Excessive build-up of virtual memory by program

johan162 · 01-20-2010, 03:34 AM

I've written a daemon (C, gcc) which is fairly standard. It sits in the background listening on a TCP/IP port for client(s) to connect.

Each connected client gets it's own thread. The client can then give various commands and some commands will cause some external programs images to run. These programs are started via a standard vfork()/exec() combination.

(I use vfork() rather than fork() to avoid the issue with unnecessary demand of virtual memory until until the new program image has been created with the exec() call)

In the parent process thread I then do a wait4() on the forked process in order to know when the external program is done.

(The external program itself requires quite a lot of real memory but that's not really a problem.)

The issue I have is that after the daemon has been running for a couple of days I can see a build up of virtual memory. The reserved and shared memory is still pretty much constant.

This makes me believe that somehow the vfork()/exec() pair use of virtual memory is recorded in the parent process. This doesn't really make any sense but I cannot see any other reason since by it's nature the daemon itself allocates very little dynamic memory (which is also guarded by the use of both MALLOC_CHECK as well as a compile time -DFORTIFY_SOURCE=2)

The most likely issue is that I have some fundamental issue, but I've been writing daemons for years and never had this issue. Needless to say the external programs terminates fine. So right now I'm a bit clueless how to proceed to fully understand this issue.

While I don't expect anyone to pinpoint what is wrong the more general question that perhaps someone can hint on is:

What in general might make a process consume a lot of virtual memory (but not real memory) ?

P.S I'm thinking of trying posix_spawn() instead of a vfork()/exec() pair since the posix method was designed exactly to solve some of the inherent virtual memory issues that may arrise in the use of vfork()/exec()

neonsignal · 01-20-2010, 06:18 AM

Quote:

Originally Posted by johan162

This makes me believe that somehow the vfork()/exec() pair use of virtual memory is recorded in the parent process. This doesn't really make any sense...

You are correct, the child process use of memory will not affect the parent. A simple test is the following, which runs 1000 child processes staggered 1ms apart, then continues to start new ones as old ones finish (indefinitely).

Code:

#include <stdio.h>
#include <unistd.h>
int main()
{
  unsigned int i;
  for (i = 0; ; ++i)
  {
    int status;
    if (i < 1000)
      usleep(1000);
    else
      wait4(-1, &status, 0);
    if (vfork() == 0)
      execl("/bin/sleep", "/bin/sleep", "1", 0);
    printf("%7d\r", i);
  }
}

This example shows no memory leak, over millions of iterations.
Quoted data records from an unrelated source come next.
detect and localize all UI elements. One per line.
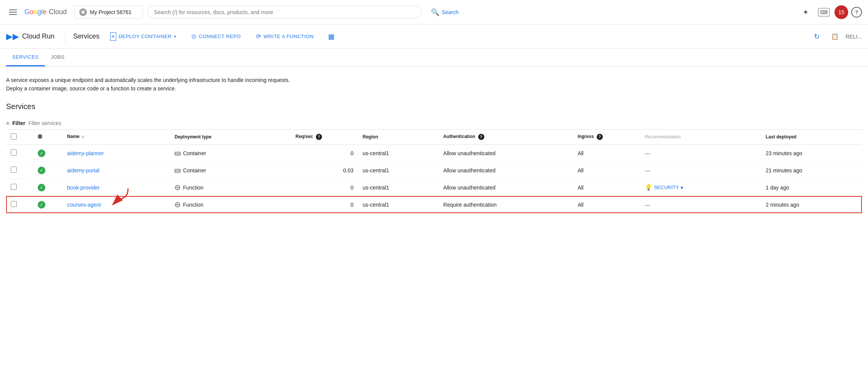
search-bar[interactable]: [147, 6, 422, 19]
deployment-type: Container: [175, 150, 286, 156]
reqsec-help-icon[interactable]: ?: [316, 134, 322, 140]
row-checkbox[interactable]: [11, 167, 17, 173]
deploy-type-icon: [175, 201, 181, 208]
table-row: ✓ courses-agent Function 0 us-central1 R…: [6, 196, 862, 213]
description-line2: Deploy a container image, source code or…: [6, 84, 862, 93]
deploy-type-icon: [175, 184, 181, 191]
status-indicator: [38, 134, 42, 139]
row-checkbox[interactable]: [11, 184, 17, 190]
deploy-type-label: Container: [183, 167, 206, 173]
no-recommendation: —: [645, 167, 650, 173]
auth-cell: Allow unauthenticated: [439, 162, 573, 179]
tabs: SERVICES JOBS: [0, 49, 868, 67]
deployment-type-cell: Container: [170, 162, 291, 179]
project-selector[interactable]: My Project 58761: [74, 6, 143, 19]
ingress-help-icon[interactable]: ?: [597, 134, 603, 140]
status-badge: ✓: [38, 167, 45, 174]
auth-cell: Require authentication: [439, 196, 573, 213]
check-icon: ✓: [40, 168, 43, 173]
region-cell: us-central1: [358, 179, 439, 196]
ingress-cell: All: [573, 179, 640, 196]
deployment-type: Function: [175, 201, 286, 208]
select-all-checkbox[interactable]: [11, 133, 17, 140]
release-notes-button[interactable]: 📋: [827, 29, 842, 44]
row-checkbox-cell: [6, 196, 33, 213]
service-link[interactable]: courses-agent: [67, 202, 101, 208]
connect-repo-button[interactable]: ⊙ CONNECT REPO: [187, 31, 245, 42]
reqsec-cell: 0: [291, 179, 358, 196]
col-header-lastdeployed: Last deployed: [761, 129, 862, 145]
ingress-cell: All: [573, 196, 640, 213]
hamburger-menu[interactable]: [6, 6, 20, 18]
service-name-cell: aidemy-planner: [62, 145, 170, 162]
deploy-container-icon: +: [110, 32, 116, 41]
col-header-checkbox: [6, 129, 33, 145]
deploy-container-button[interactable]: + DEPLOY CONTAINER ▾: [106, 30, 181, 43]
col-header-auth: Authentication ?: [439, 129, 573, 145]
nav-icons: ✦ ⌨ 15 ?: [798, 5, 862, 20]
recommendation-td: —: [640, 145, 761, 162]
deployment-type-cell: Function: [170, 196, 291, 213]
service-name-cell: aidemy-portal: [62, 162, 170, 179]
top-navigation: Google Cloud My Project 58761 🔍 Search ✦…: [0, 0, 868, 24]
tab-services[interactable]: SERVICES: [6, 49, 45, 66]
project-icon: [79, 8, 87, 16]
right-nav-icons: ↻ 📋 RELI...: [809, 29, 862, 44]
reqsec-cell: 0.03: [291, 162, 358, 179]
write-function-icon: ⟳: [256, 33, 261, 40]
row-checkbox[interactable]: [11, 149, 17, 156]
deploy-type-label: Function: [183, 185, 203, 191]
deploy-type-label: Function: [183, 202, 203, 208]
cloud-shell-button[interactable]: ⌨: [816, 5, 831, 20]
col-header-deployment: Deployment type: [170, 129, 291, 145]
release-notes-icon: 📋: [831, 33, 839, 40]
gemini-icon: ✦: [802, 8, 809, 17]
status-badge: ✓: [38, 201, 45, 209]
refresh-button[interactable]: ↻: [809, 29, 824, 44]
services-table-wrapper: Name ↑ Deployment type Req/sec ? Region …: [6, 129, 862, 214]
deployment-type-cell: Container: [170, 145, 291, 162]
terminal-icon: ⌨: [818, 8, 830, 16]
avatar[interactable]: 15: [834, 5, 848, 19]
nav-divider: [65, 31, 66, 43]
row-checkbox-cell: [6, 179, 33, 196]
description: A service exposes a unique endpoint and …: [6, 76, 862, 93]
gemini-button[interactable]: ✦: [798, 5, 813, 20]
search-button[interactable]: 🔍 Search: [426, 6, 463, 19]
cloud-run-logo: ▶▶ Cloud Run: [6, 32, 54, 42]
region-cell: us-central1: [358, 196, 439, 213]
row-status-cell: ✓: [33, 162, 63, 179]
check-icon: ✓: [40, 185, 43, 190]
no-recommendation: —: [645, 202, 650, 208]
help-button[interactable]: ?: [851, 7, 862, 18]
no-recommendation: —: [645, 150, 650, 156]
filter-bar: ≡ Filter: [6, 117, 862, 129]
last-deployed-cell: 21 minutes ago: [761, 162, 862, 179]
check-icon: ✓: [40, 202, 43, 207]
service-link[interactable]: aidemy-portal: [67, 167, 99, 173]
tab-jobs[interactable]: JOBS: [45, 49, 71, 66]
security-button[interactable]: SECURITY: [654, 185, 679, 190]
description-line1: A service exposes a unique endpoint and …: [6, 76, 862, 84]
svg-point-4: [179, 153, 180, 154]
security-dropdown-icon[interactable]: ▾: [681, 185, 683, 191]
ingress-cell: All: [573, 145, 640, 162]
write-function-button[interactable]: ⟳ WRITE A FUNCTION: [251, 31, 318, 42]
col-header-ingress: Ingress ?: [573, 129, 640, 145]
svg-point-8: [179, 170, 180, 172]
auth-help-icon[interactable]: ?: [478, 134, 484, 140]
page-title: Services: [73, 32, 99, 40]
table-row: ✓ aidemy-portal Container 0.03 us-centra…: [6, 162, 862, 179]
service-link[interactable]: aidemy-planner: [67, 150, 104, 156]
deploy-type-label: Container: [183, 150, 206, 156]
search-input[interactable]: [154, 9, 415, 15]
deploy-type-icon: [175, 167, 181, 173]
recommendation-td: —: [640, 162, 761, 179]
layout-icon-button[interactable]: ▦: [324, 30, 338, 43]
row-status-cell: ✓: [33, 196, 63, 213]
row-checkbox[interactable]: [11, 201, 17, 207]
services-section-title: Services: [6, 102, 862, 111]
service-link[interactable]: book-provider: [67, 185, 100, 191]
filter-input[interactable]: [28, 120, 862, 126]
recommendation-td: —: [640, 196, 761, 213]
Of course, if the parent process doesn't do the wait, then the 'defunct' children will continue to hang around and consume memory, but this should be obvious from the process list.

Quote:

Originally Posted by johan162

which is also guarded by the use of both MALLOC_CHECK as well as a compile time -DFORTIFY_SOURCE=2)

These checks don't prevent memory leaks. The MALLOC_CHECK is used to protect against gross allocation bugs, and FORTIFY_SOURCE against some forms of buffer overflows. Memory leaks are more subtle (either allocated blocks that are not freed when the pointer is discarded, or data structures that grow indefinitely). Perhaps valgrind would be helpful to find these leaks (you would have to terminate the daemon, eg after x connections had been made).

Quote:

Originally Posted by johan162

What in general might make a process consume a lot of virtual memory (but not real memory) ?
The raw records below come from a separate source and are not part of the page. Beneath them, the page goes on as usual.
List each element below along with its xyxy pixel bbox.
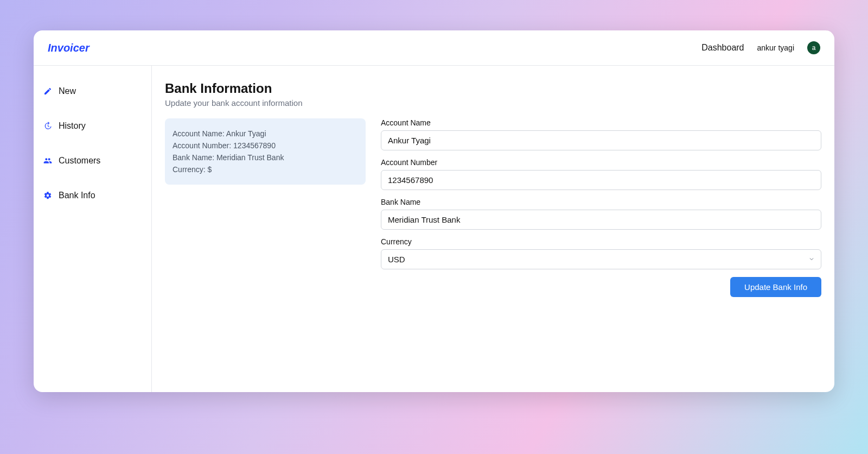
summary-value: $: [208, 165, 212, 174]
account-number-input[interactable]: [381, 170, 821, 190]
update-bank-info-button[interactable]: Update Bank Info: [730, 277, 821, 297]
app-window: Invoicer Dashboard ankur tyagi a New His…: [34, 30, 834, 392]
sidebar-item-label: Customers: [59, 156, 100, 166]
page-subtitle: Update your bank account information: [165, 98, 821, 108]
app-body: New History Customers Bank Info: [34, 66, 834, 392]
content-row: Account Name: Ankur Tyagi Account Number…: [165, 118, 821, 297]
summary-bank-name: Bank Name: Meridian Trust Bank: [173, 153, 358, 162]
edit-icon: [43, 87, 52, 96]
form-actions: Update Bank Info: [381, 277, 821, 297]
brand-logo[interactable]: Invoicer: [48, 42, 90, 54]
history-icon: [43, 122, 52, 130]
sidebar-item-label: New: [59, 86, 76, 96]
sidebar-item-label: Bank Info: [59, 191, 95, 200]
topbar-right: Dashboard ankur tyagi a: [701, 41, 820, 54]
dashboard-link[interactable]: Dashboard: [701, 43, 744, 53]
users-icon: [43, 156, 52, 165]
summary-value: Ankur Tyagi: [226, 129, 266, 138]
summary-label: Account Number:: [173, 141, 233, 150]
sidebar: New History Customers Bank Info: [34, 66, 152, 392]
summary-label: Account Name:: [173, 129, 226, 138]
account-name-label: Account Name: [381, 118, 821, 127]
gear-icon: [43, 191, 52, 200]
field-account-name: Account Name: [381, 118, 821, 150]
sidebar-item-label: History: [59, 121, 86, 131]
main-content: Bank Information Update your bank accoun…: [152, 66, 834, 392]
summary-label: Currency:: [173, 165, 208, 174]
field-bank-name: Bank Name: [381, 198, 821, 230]
sidebar-item-bank-info[interactable]: Bank Info: [43, 185, 142, 206]
bank-name-label: Bank Name: [381, 198, 821, 206]
avatar[interactable]: a: [807, 41, 820, 54]
page-title: Bank Information: [165, 81, 821, 96]
summary-value: Meridian Trust Bank: [216, 153, 284, 162]
summary-account-name: Account Name: Ankur Tyagi: [173, 129, 358, 138]
bank-summary-card: Account Name: Ankur Tyagi Account Number…: [165, 118, 366, 185]
summary-value: 1234567890: [233, 141, 276, 150]
username-label: ankur tyagi: [757, 43, 794, 52]
currency-label: Currency: [381, 237, 821, 246]
summary-account-number: Account Number: 1234567890: [173, 141, 358, 150]
account-number-label: Account Number: [381, 158, 821, 167]
sidebar-item-customers[interactable]: Customers: [43, 150, 142, 171]
account-name-input[interactable]: [381, 130, 821, 150]
field-account-number: Account Number: [381, 158, 821, 190]
sidebar-item-new[interactable]: New: [43, 81, 142, 102]
bank-name-input[interactable]: [381, 210, 821, 230]
currency-select[interactable]: USD: [381, 249, 821, 269]
field-currency: Currency USD: [381, 237, 821, 269]
sidebar-item-history[interactable]: History: [43, 116, 142, 136]
summary-currency: Currency: $: [173, 165, 358, 174]
topbar: Invoicer Dashboard ankur tyagi a: [34, 30, 834, 66]
bank-form: Account Name Account Number Bank Name Cu…: [381, 118, 821, 297]
summary-label: Bank Name:: [173, 153, 216, 162]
Any memory leak will do this, because the memory that has not been freed will eventually be swapped out (because it is no longer being accessed).

This would suggest that either the child processes are not terminating completely, or there is a memory leak in the parent daemon. It isn't necessarily a leak in one of your data structures; it could be for example a system object that is not being freed (such as a file being left open).

johan162 · 01-20-2010, 07:00 AM

Thanks for the reply.

While I'm aware of the infinite possibilities for memory leaks the daemon is very defensively coded.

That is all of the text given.